— Requirement —
Leave out the pictures, and retype the remaining data exactly.

— Supplied material —
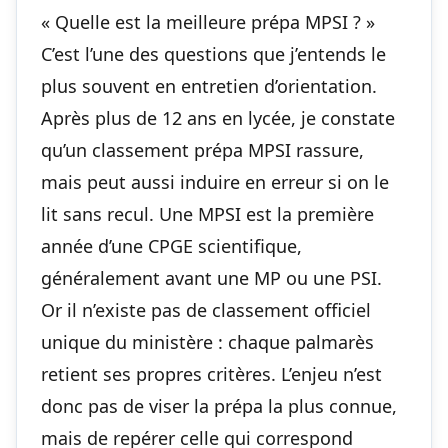
« Quelle est la meilleure prépa MPSI ? »
C’est l’une des questions que j’entends le
plus souvent en entretien d’orientation.
Après plus de 12 ans en lycée, je constate
qu’un classement prépa MPSI rassure,
mais peut aussi induire en erreur si on le
lit sans recul. Une MPSI est la première
année d’une CPGE scientifique,
généralement avant une MP ou une PSI.
Or il n’existe pas de classement officiel
unique du ministère : chaque palmarès
retient ses propres critères. L’enjeu n’est
donc pas de viser la prépa la plus connue,
mais de repérer celle qui correspond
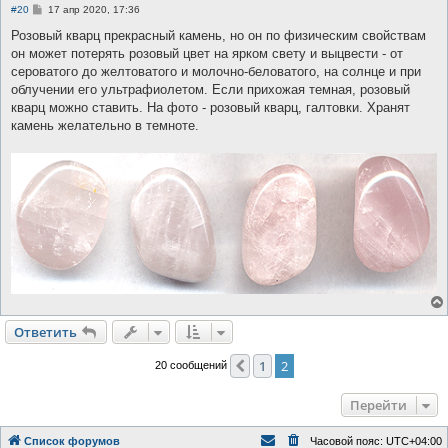
С
#20
17 апр 2020, 17:36
о
о
Розовый кварц прекрасный камень, но он по физическим свойствам
б
он может потерять розовый цвет на ярком свету и выцвести - от
щ
е
сероватого до желтоватого и молочно-беловатого, на солнце и при
н
облучении его ультрафиолетом. Если прихожая темная, розовый
и
е
кварц можно ставить. На фото - розовый кварц, галтовки. Хранят
камень желательно в темноте.
Ответить
1
2
Пред.
20 сообщений
Перейти
Список форумов
Часовой пояс:
UTC+04:00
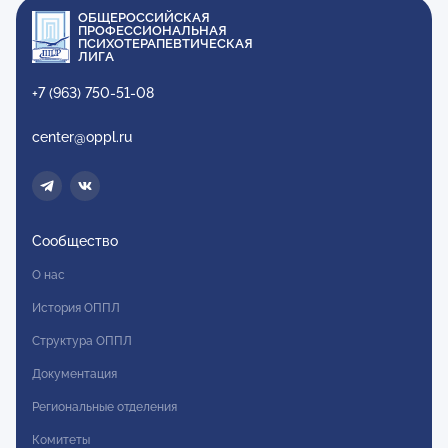
ОБЩЕРОССИЙСКАЯ
ПРОФЕССИОНАЛЬНАЯ
ПСИХОТЕРАПЕВТИЧЕСКАЯ
ЛИГА
+7 (963) 750-51-08
center@oppl.ru
Сообщество
О нас
История ОППЛ
Структура ОППЛ
Документация
Региональные отделения
Комитеты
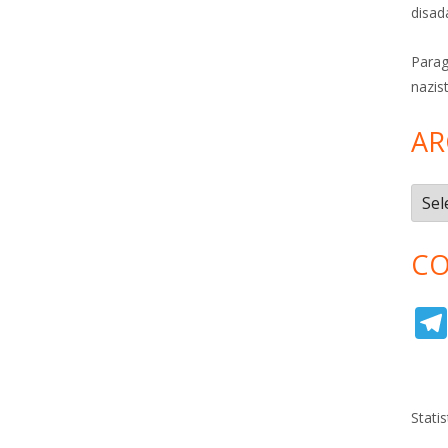
disad
Parag
nazis
AR
Archi
CO
Stati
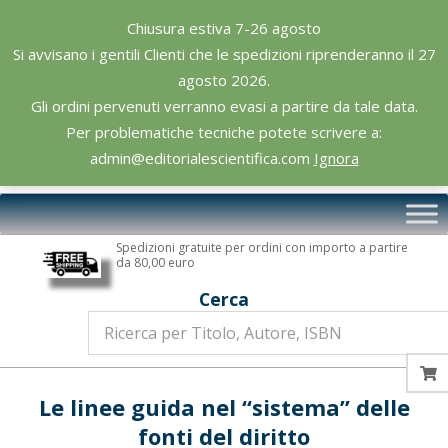
Skip
Chiusura estiva 7-26 agosto
to
Si avvisano i gentili Clienti che le spedizioni riprenderanno il 27
content
agosto 2026.
Gli ordini pervenuti verranno evasi a partire da tale data.
Per problematiche tecniche potete scrivere a:
admin@editorialescientifica.com
Ignora
Editoriale
Primary
Scientifica
Navigation
Spedizioni gratuite per ordini con importo a partire
Menu
da 80,00 euro
Cerca
Le linee guida nel “sistema” delle
fonti del diritto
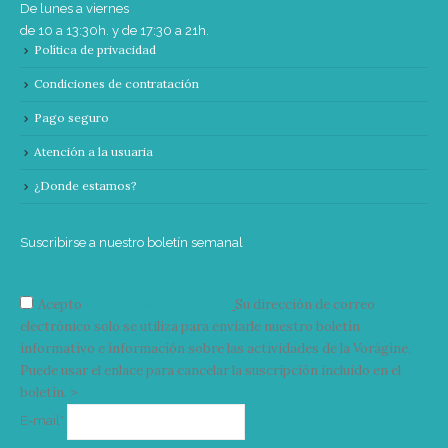
De lunes a viernes
de 10 a 13:30h. y de 17:30 a 21h.
Política de privacidad
Condiciones de contratación
Pago seguro
Atención a la usuaria
¿Donde estamos?
Suscribirse a nuestro boletín semanal
Acepto
condiciones y términos
Su dirección de correo
electrónico solo se utiliza para enviarle nuestro boletín
informativo e información sobre las actividades de la Vorágine.
Puede usar el enlace para cancelar la suscripción incluido en el
boletín. >
Correo
E-mail*
electrónico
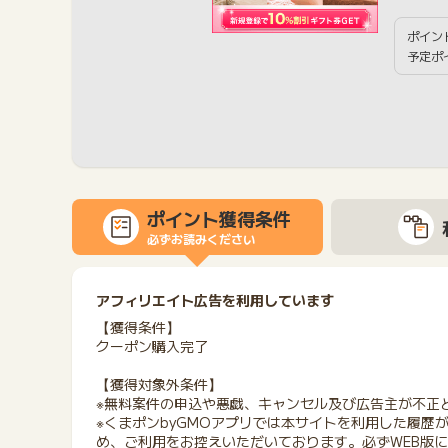
ポイン
予定ポ
ポイント獲得条件
必ずお読みください
アフィリエイト広告を利用しています
【獲得条件】
クーポン購入完了
【獲得対象外条件】
※無料案件の申込や悪戯、キャンセル及び広告主が不正
※くまポンbyGMOアプリでは本サイトを利用した履歴
め、ご利用をお控えいただいております。必ずWEB版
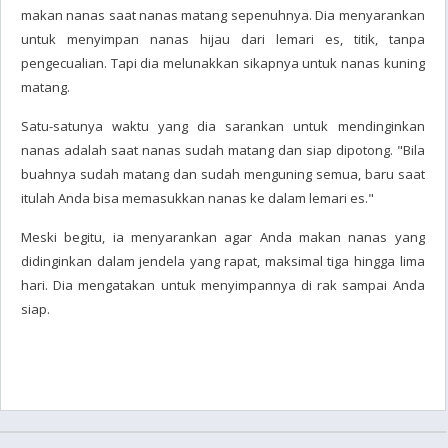
makan nanas saat nanas matang sepenuhnya. Dia menyarankan
untuk menyimpan nanas hijau dari lemari es, titik, tanpa
pengecualian. Tapi dia melunakkan sikapnya untuk nanas kuning
matang.
Satu-satunya waktu yang dia sarankan untuk mendinginkan
nanas adalah saat nanas sudah matang dan siap dipotong. "Bila
buahnya sudah matang dan sudah menguning semua, baru saat
itulah Anda bisa memasukkan nanas ke dalam lemari es."
Meski begitu, ia menyarankan agar Anda makan nanas yang
didinginkan dalam jendela yang rapat, maksimal tiga hingga lima
hari. Dia mengatakan untuk menyimpannya di rak sampai Anda
siap.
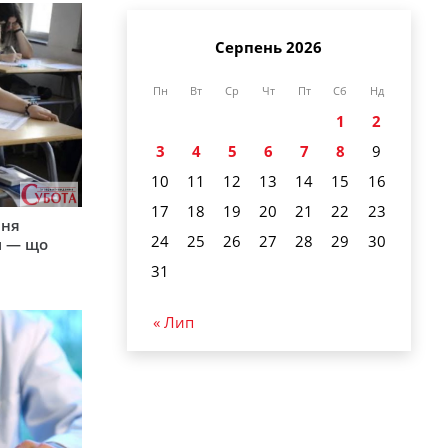
Серпень 2026
Пн
Вт
Ср
Чт
Пт
Сб
Нд
1
2
3
4
5
6
7
8
9
10
11
12
13
14
15
16
17
18
19
20
21
22
23
пня
24
25
26
27
28
29
30
и — що
31
« Лип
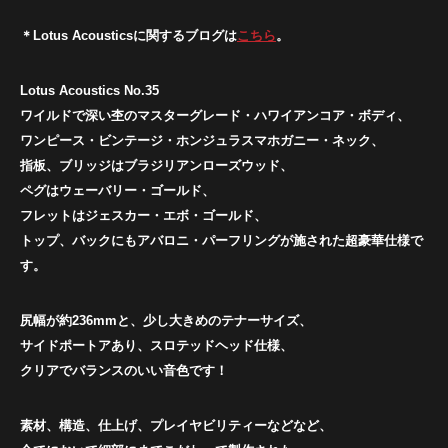
＊Lotus Acousticsに関するブログは
こちら
。
Lotus Acoustics No.35
ワイルドで深い杢のマスターグレード・ハワイアンコア・ボディ、
ワンピース・ビンテージ・ホンジュラスマホガニー・ネック、
指板、ブリッジはブラジリアンローズウッド、
ペグはウェーバリー・ゴールド、
フレットはジェスカー・エボ・ゴールド、
トップ、バックにもアバロニ・パーフリングが施された超豪華仕様で
す。
尻幅が約236mmと、少し大きめのテナーサイズ、
サイドポートアあり、スロテッドヘッド仕様、
クリアでバランスのいい音色です！
素材、構造、仕上げ、プレイヤビリティーなどなど、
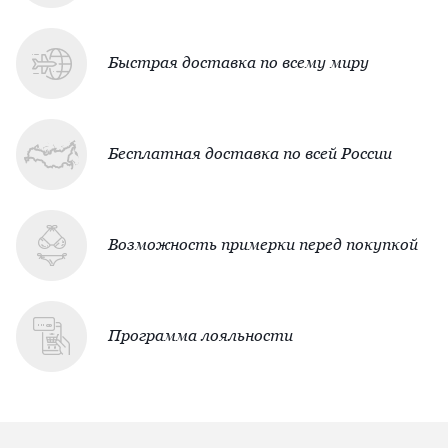
Быстрая доставка по всему миру
Бесплатная доставка по всей России
Возможность примерки перед покупкой
Программа лояльности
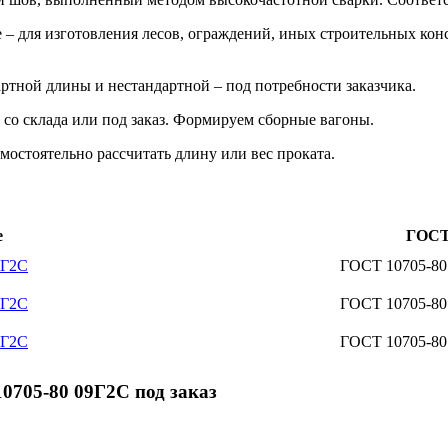
 – для изготовления лесов, ограждений, иных строительных кон
ртной длины и нестандартной – под потребности заказчика.
со склада или под заказ. Формируем сборные вагоны.
мостоятельно рассчитать длину или вес проката.
е
ГОС
9Г2С
ГОСТ 10705-80
9Г2С
ГОСТ 10705-80
9Г2С
ГОСТ 10705-80
0705-80 09Г2С под заказ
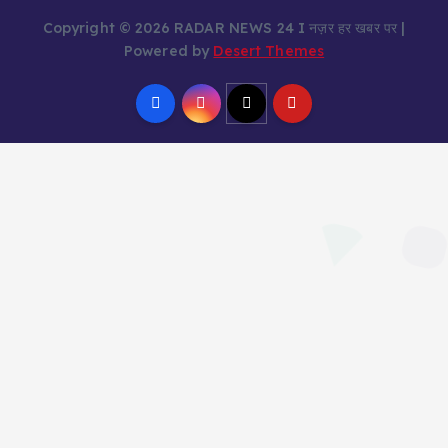
Copyright © 2026 RADAR NEWS 24 I नज़र हर खबर पर |
Powered by
Desert Themes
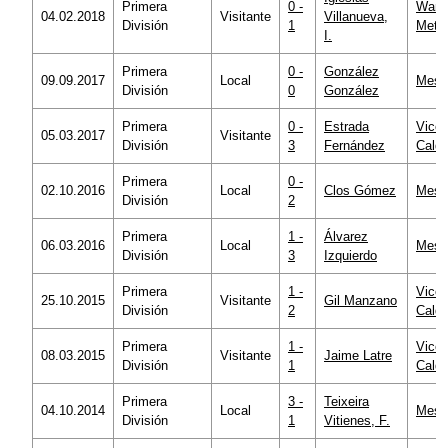
Primera
0 -
Wand
04.02.2018
Visitante
Villanueva,
División
1
Metro
I.
Primera
0 -
González
09.09.2017
Local
Mesta
División
0
González
Primera
0 -
Estrada
Vicen
05.03.2017
Visitante
División
3
Fernández
Calde
Primera
0 -
02.10.2016
Local
Clos Gómez
Mesta
División
2
Primera
1 -
Álvarez
06.03.2016
Local
Mesta
División
3
Izquierdo
Primera
1 -
Vicen
25.10.2015
Visitante
Gil Manzano
División
2
Calde
Primera
1 -
Vicen
08.03.2015
Visitante
Jaime Latre
División
1
Calde
Primera
3 -
Teixeira
04.10.2014
Local
Mesta
División
1
Vitienes, F.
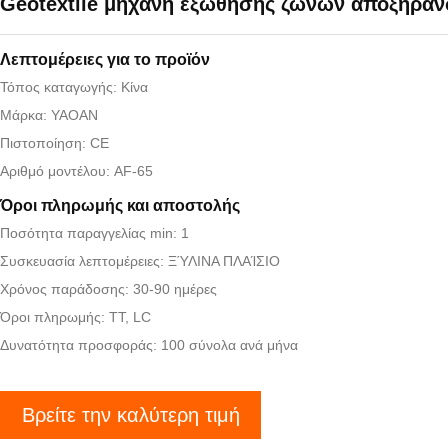
Geotextile μηχανή εξώθησης ζωνών αποξηρά
Λεπτομέρειες για το προϊόν
Τόπος καταγωγής: Κίνα
Μάρκα: YAOAN
Πιστοποίηση: CE
Αριθμό μοντέλου: AF-65
Όροι πληρωμής και αποστολής
Ποσότητα παραγγελίας min: 1
Συσκευασία λεπτομέρειες: ΞΎΛΙΝΑ ΠΛΑΊΣΙΟ
Χρόνος παράδοσης: 30-90 ημέρες
Όροι πληρωμής: TT, LC
Δυνατότητα προσφοράς: 100 σύνολα ανά μήνα
Βρείτε την καλύτερη τιμή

— Problem solution —
« Quelle est la meilleure prépa MPSI ? »
C’est l’une des questions que j’entends le
plus souvent en entretien d’orientation.
Après plus de 12 ans en lycée, je constate
qu’un classement prépa MPSI rassure,
mais peut aussi induire en erreur si on le
lit sans recul. Une MPSI est la première
année d’une CPGE scientifique,
généralement avant une MP ou une PSI.
Or il n’existe pas de classement officiel
unique du ministère : chaque palmarès
retient ses propres critères. L’enjeu n’est
donc pas de viser la prépa la plus connue,
mais de repérer celle qui correspond
С
#20
17 апр 2020, 17:36
о
о
Розовый кварц прекрасный камень, но он по физическим свойствам
б
он может потерять розовый цвет на ярком свету и выцвести - от
щ
е
сероватого до желтоватого и молочно-беловатого, на солнце и при
н
облучении его ультрафиолетом. Если прихожая темная, розовый
и
е
кварц можно ставить. На фото - розовый кварц, галтовки. Хранят
камень желательно в темноте.
Ответить
1
2
Пред.
20 сообщений
Перейти
Список форумов
Часовой пояс:
UTC+04:00
ОБЩЕРОССИЙСКАЯ
ПРОФЕССИОНАЛЬНАЯ
ПСИХОТЕРАПЕВТИЧЕСКАЯ
ЛИГА
+7 (963) 750-51-08
center@oppl.ru
Сообщество
О нас
История ОППЛ
Структура ОППЛ
Документация
Региональные отделения
Комитеты
disad
Parag
nazis
AR
Archi
CO
Stati
Skip
Chiusura estiva 7-26 agosto
to
Si avvisano i gentili Clienti che le spedizioni riprenderanno il 27
content
agosto 2026.
Gli ordini pervenuti verranno evasi a partire da tale data.
Per problematiche tecniche potete scrivere a:
admin@editorialescientifica.com
Ignora
Editoriale
Primary
Scientifica
Navigation
Spedizioni gratuite per ordini con importo a partire
Menu
da 80,00 euro
Cerca
Le linee guida nel “sistema” delle
fonti del diritto
De lunes a viernes
de 10 a 13:30h. y de 17:30 a 21h.
Política de privacidad
Condiciones de contratación
Pago seguro
Atención a la usuaria
¿Donde estamos?
Suscribirse a nuestro boletín semanal
Acepto
condiciones y términos
Su dirección de correo
electrónico solo se utiliza para enviarle nuestro boletín
informativo e información sobre las actividades de la Vorágine.
Puede usar el enlace para cancelar la suscripción incluido en el
boletín. >
Correo
E-mail*
electrónico
ポイン
予定ポ
ポイント獲得条件
必ずお読みください
アフィリエイト広告を利用しています
【獲得条件】
クーポン購入完了
【獲得対象外条件】
※無料案件の申込や悪戯、キャンセル及び広告主が不正
※くまポンbyGMOアプリでは本サイトを利用した履歴
め、ご利用をお控えいただいております。必ずWEB版
makan nanas saat nanas matang sepenuhnya. Dia menyarankan
untuk menyimpan nanas hijau dari lemari es, titik, tanpa
pengecualian. Tapi dia melunakkan sikapnya untuk nanas kuning
matang.
Satu-satunya waktu yang dia sarankan untuk mendinginkan
nanas adalah saat nanas sudah matang dan siap dipotong. "Bila
buahnya sudah matang dan sudah menguning semua, baru saat
itulah Anda bisa memasukkan nanas ke dalam lemari es."
Meski begitu, ia menyarankan agar Anda makan nanas yang
didinginkan dalam jendela yang rapat, maksimal tiga hingga lima
hari. Dia mengatakan untuk menyimpannya di rak sampai Anda
siap.
Серпень 2026
Пн
Вт
Ср
Чт
Пт
Сб
Нд
1
2
3
4
5
6
7
8
9
10
11
12
13
14
15
16
17
18
19
20
21
22
23
пня
24
25
26
27
28
29
30
и — що
31
« Лип
＊Lotus Acousticsに関するブログは
こちら
。
Lotus Acoustics No.35
ワイルドで深い杢のマスターグレード・ハワイアンコア・ボディ、
ワンピース・ビンテージ・ホンジュラスマホガニー・ネック、
指板、ブリッジはブラジリアンローズウッド、
ペグはウェーバリー・ゴールド、
フレットはジェスカー・エボ・ゴールド、
トップ、バックにもアバロニ・パーフリングが施された超豪華仕様で
す。
尻幅が約236mmと、少し大きめのテナーサイズ、
サイドポートアあり、スロテッドヘッド仕様、
クリアでバランスのいい音色です！
素材、構造、仕上げ、プレイヤビリティーなどなど、
Быстрая доставка по всему миру
Бесплатная доставка по всей России
Возможность примерки перед покупкой
Программа лояльности
 – для изготовления лесов, ограждений, иных строительных кон
ртной длины и нестандартной – под потребности заказчика.
со склада или под заказ. Формируем сборные вагоны.
мостоятельно рассчитать длину или вес проката.
е
ГОС
9Г2С
ГОСТ 10705-80
9Г2С
ГОСТ 10705-80
9Г2С
ГОСТ 10705-80
0705-80 09Г2С под заказ
Copyright © 2026 RADAR NEWS 24 I नज़र हर खबर पर |
Powered by
Desert Themes
Primera
0 -
Wand
04.02.2018
Visitante
Villanueva,
División
1
Metro
I.
Primera
0 -
González
09.09.2017
Local
Mesta
División
0
González
Primera
0 -
Estrada
Vicen
05.03.2017
Visitante
División
3
Fernández
Calde
Primera
0 -
02.10.2016
Local
Clos Gómez
Mesta
División
2
Primera
1 -
Álvarez
06.03.2016
Local
Mesta
División
3
Izquierdo
Primera
1 -
Vicen
25.10.2015
Visitante
Gil Manzano
División
2
Calde
Primera
1 -
Vicen
08.03.2015
Visitante
Jaime Latre
División
1
Calde
Primera
3 -
Teixeira
04.10.2014
Local
Mesta
División
1
Vitienes, F.
Geotextile μηχανή εξώθησης ζωνών αποξηρά
Λεπτομέρειες για το προϊόν
Τόπος καταγωγής: Κίνα
Μάρκα: YAOAN
Πιστοποίηση: CE
Αριθμό μοντέλου: AF-65
Όροι πληρωμής και αποστολής
Ποσότητα παραγγελίας min: 1
Συσκευασία λεπτομέρειες: ΞΎΛΙΝΑ ΠΛΑΊΣΙΟ
Χρόνος παράδοσης: 30-90 ημέρες
Όροι πληρωμής: TT, LC
Δυνατότητα προσφοράς: 100 σύνολα ανά μήνα
Βρείτε την καλύτερη τιμή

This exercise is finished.